▶ [ACTIVITY]: In the entries below, find each line with the word "fadas" and return it.

▶ [ENTRIES SHOWN]:
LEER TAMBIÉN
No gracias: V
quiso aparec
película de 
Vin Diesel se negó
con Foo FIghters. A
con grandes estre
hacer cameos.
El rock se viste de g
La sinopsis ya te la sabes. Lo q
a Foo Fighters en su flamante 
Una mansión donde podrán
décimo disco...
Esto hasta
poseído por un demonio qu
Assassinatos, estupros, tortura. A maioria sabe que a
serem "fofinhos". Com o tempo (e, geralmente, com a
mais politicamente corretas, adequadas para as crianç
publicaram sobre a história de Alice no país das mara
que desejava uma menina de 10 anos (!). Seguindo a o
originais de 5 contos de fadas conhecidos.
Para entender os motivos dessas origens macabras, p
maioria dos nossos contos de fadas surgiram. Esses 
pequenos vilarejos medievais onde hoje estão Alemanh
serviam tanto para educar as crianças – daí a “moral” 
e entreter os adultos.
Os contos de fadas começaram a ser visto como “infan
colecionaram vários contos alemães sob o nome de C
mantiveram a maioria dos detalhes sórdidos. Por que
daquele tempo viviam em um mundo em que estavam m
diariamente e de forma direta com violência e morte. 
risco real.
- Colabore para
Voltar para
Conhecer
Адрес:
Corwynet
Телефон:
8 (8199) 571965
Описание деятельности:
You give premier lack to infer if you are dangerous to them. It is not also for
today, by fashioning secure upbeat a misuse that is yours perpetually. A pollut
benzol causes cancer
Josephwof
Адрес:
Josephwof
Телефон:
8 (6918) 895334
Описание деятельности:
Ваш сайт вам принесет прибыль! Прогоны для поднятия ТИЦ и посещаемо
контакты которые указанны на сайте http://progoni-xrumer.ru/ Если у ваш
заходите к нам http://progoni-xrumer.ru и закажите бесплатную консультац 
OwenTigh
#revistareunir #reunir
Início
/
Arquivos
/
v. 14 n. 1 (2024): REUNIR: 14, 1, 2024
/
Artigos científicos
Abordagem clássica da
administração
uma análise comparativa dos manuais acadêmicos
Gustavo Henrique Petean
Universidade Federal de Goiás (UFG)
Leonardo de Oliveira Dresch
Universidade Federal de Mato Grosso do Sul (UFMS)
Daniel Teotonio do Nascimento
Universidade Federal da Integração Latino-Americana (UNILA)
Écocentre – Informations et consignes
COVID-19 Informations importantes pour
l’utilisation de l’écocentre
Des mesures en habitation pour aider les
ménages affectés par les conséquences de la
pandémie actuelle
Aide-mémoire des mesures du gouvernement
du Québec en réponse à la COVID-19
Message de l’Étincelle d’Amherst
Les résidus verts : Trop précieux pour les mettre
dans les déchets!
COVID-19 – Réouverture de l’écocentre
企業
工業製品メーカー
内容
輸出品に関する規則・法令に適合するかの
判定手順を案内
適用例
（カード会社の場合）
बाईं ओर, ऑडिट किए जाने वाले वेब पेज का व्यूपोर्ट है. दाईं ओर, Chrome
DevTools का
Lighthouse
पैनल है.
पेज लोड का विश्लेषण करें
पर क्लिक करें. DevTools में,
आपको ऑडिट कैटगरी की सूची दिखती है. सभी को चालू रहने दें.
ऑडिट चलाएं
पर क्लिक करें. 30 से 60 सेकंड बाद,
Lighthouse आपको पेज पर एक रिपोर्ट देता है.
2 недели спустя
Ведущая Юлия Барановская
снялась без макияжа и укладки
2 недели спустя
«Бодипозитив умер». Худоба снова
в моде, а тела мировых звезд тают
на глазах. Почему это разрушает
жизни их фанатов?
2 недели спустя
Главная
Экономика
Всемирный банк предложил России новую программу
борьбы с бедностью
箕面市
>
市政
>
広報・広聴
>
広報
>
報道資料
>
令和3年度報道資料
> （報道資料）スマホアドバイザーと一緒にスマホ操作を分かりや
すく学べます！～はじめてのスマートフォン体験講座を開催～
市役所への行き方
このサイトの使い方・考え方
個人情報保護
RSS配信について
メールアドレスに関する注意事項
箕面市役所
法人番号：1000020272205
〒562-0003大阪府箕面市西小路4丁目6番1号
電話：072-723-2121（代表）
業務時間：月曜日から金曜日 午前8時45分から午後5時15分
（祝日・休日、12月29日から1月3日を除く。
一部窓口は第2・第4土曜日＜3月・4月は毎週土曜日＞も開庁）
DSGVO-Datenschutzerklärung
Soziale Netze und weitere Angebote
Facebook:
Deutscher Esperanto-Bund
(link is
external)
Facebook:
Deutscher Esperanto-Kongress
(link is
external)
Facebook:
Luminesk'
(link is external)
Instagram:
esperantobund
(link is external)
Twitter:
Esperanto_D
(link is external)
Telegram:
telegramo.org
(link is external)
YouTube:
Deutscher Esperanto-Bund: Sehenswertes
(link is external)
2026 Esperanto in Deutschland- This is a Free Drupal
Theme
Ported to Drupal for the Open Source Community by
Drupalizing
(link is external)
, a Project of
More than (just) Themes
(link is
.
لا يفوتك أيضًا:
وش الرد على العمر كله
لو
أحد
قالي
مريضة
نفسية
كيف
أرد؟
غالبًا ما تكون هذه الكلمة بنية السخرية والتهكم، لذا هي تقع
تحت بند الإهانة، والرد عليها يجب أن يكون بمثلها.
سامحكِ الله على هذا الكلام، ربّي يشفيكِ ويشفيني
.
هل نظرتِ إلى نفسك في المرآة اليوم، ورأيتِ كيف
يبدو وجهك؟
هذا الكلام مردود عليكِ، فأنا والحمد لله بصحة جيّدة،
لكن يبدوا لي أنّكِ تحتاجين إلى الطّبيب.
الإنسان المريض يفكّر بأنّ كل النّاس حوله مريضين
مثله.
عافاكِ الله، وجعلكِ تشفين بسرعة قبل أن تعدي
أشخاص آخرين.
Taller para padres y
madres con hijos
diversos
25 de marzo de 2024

▶ [WORKED SOLUTION]:
originais de 5 contos de fadas conhecidos.
maioria dos nossos contos de fadas surgiram. Esses 
Os contos de fadas começaram a ser visto como “infan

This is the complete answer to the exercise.